Description of the task: Pull every "presentar" line out of the data below.

BEGIN

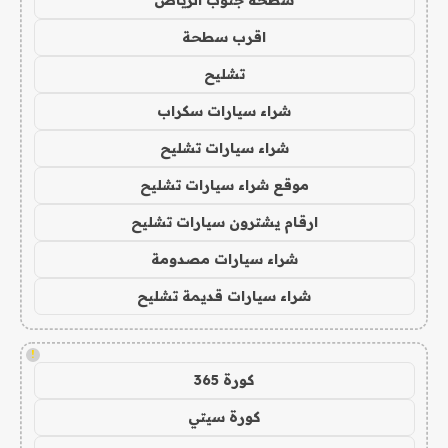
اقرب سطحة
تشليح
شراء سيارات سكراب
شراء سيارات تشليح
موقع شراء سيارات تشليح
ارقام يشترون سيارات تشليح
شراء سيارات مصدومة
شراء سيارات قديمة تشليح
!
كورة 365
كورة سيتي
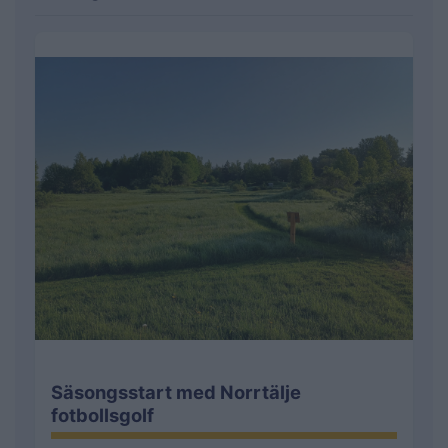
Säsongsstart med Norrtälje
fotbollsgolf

END
BEGIN

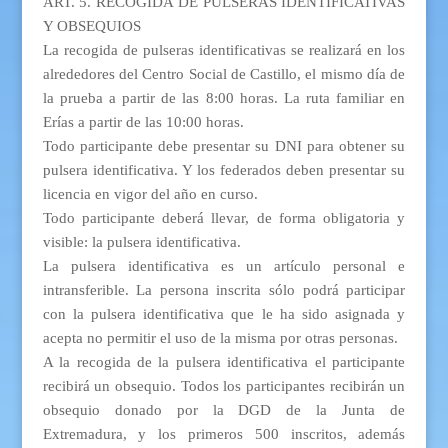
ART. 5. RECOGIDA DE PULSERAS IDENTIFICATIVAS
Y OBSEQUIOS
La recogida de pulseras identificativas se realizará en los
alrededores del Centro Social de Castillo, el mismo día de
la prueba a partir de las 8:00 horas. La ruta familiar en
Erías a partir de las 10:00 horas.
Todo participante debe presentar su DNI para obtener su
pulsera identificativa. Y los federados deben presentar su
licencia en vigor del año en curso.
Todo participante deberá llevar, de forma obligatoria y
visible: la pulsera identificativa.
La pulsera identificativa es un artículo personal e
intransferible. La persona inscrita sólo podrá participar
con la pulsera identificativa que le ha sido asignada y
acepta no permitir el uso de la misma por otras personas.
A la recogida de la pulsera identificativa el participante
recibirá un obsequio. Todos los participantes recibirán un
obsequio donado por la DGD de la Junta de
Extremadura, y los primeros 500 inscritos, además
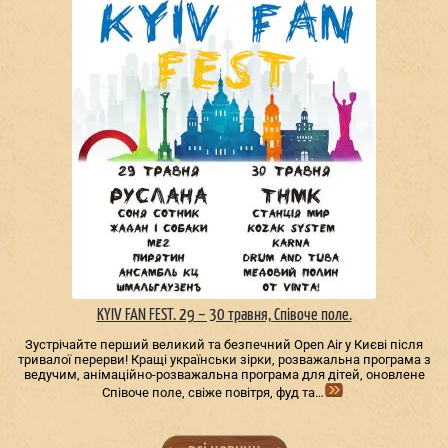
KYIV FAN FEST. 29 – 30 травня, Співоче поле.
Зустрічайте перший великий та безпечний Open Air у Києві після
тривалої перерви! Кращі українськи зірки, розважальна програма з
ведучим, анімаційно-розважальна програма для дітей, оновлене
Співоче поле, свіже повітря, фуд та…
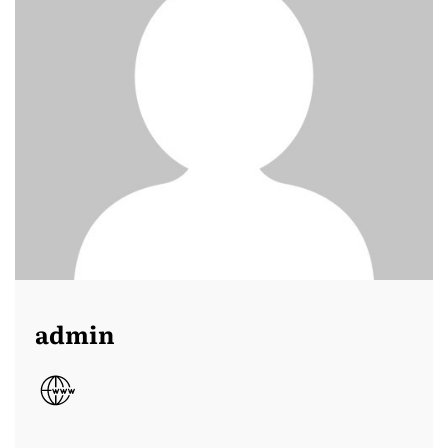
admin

END

Written answer:
Todo participante debe presentar su DNI para obtener su
pulsera identificativa. Y los federados deben presentar su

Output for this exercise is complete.